I don’t know what made me look, but suddenly I turned my head and there was a tiny, soggy, black and white ‘thing’ the size of a hamster, lying on my pillow.   An ejector seat mysteriously appeared in my bed and I ran round the house calling for hot water, soap and towels but by the time the towels appeared, she had already popped out another one.  Another trip to the launderette loomed large.

Over the next two hours, Smog silently presented us with five black and white kittens.  I have never seen an animal give birth and other than the immediate eating of the placental sacks, I was rather envious of the ease and natural-ness with which it all occurred.
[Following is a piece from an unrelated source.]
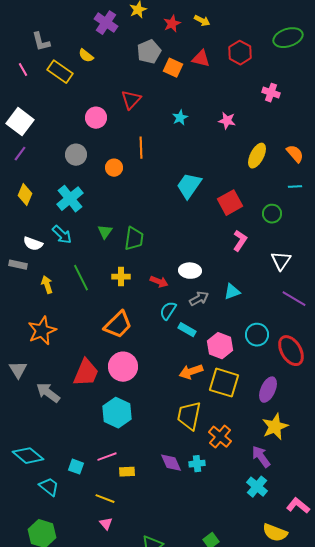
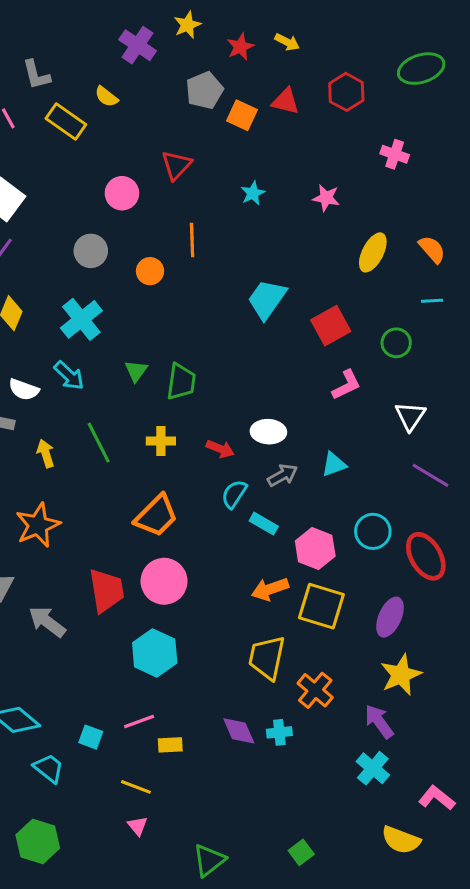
pink L-shape: (240, 241) -> (346, 385), turned 30
red trapezoid: (86, 373) -> (106, 591), turned -32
The news spread like wildfire and I had a constant stream of local children filing through my bedroom, examining the kittens while I sat slightly awkwardly in my pyjamas like a rather dishevelled duchess granting audience in my chamber.

Smog was an excellent mother.  She and the kittens had a house made out of a cardboard box with a blanket in it and all was well.  Until their eyes opened and they started to move.  It became a full time job just trying to keep them all in the house as doors were constantly left open and they wandered out into the lane where they were abducted by the hoards of children surrounding the house at all hours.  She trained them to use the litter tray but it was always full and stinking and horrible.  I loathed them, and at the first opportunity, an advert was drafted, to at least recoup the vast amount of money spent on food, litter and cleaning materials, to say nothing of the increase in the consumption of London Gin.

To cut a long story short, all five kittens were eventually sold.  A friend, with more courage than wisdom suggested that Smog had given me the ‘gift of kittens’ as a thank you for taking her in.  As soon as they were gone, she settled down, stopped needing the litter tray and became her old cuddly self.  She has grown significantly over the last three months, her coat is thick and gleaming, her habits fastidious.  And she’s been spayed, thanks to the Cats Protection League.

But she has turned into a killing machine.  I kick her outside in the morning and bring her in at night (as naturalists implore us to do) but every afternoon, I find at least two mice outside the dining room window, she frequently takes out wood pigeons and has been witnessed murdering large rabbits in the meadow.  If only she’d take the trouble to learn to skin them, it would be a culinary partnership made in heaven and I would love her even more.  She went missing for three days last month (on a serial killing rampage no doubt) and I was nearly sick with anxiety.

Now, as I type, she is draped across my shoulders, purring loudly into my ear and gently clawing my back.  Strangely, I don’t seem to be as allergic any more.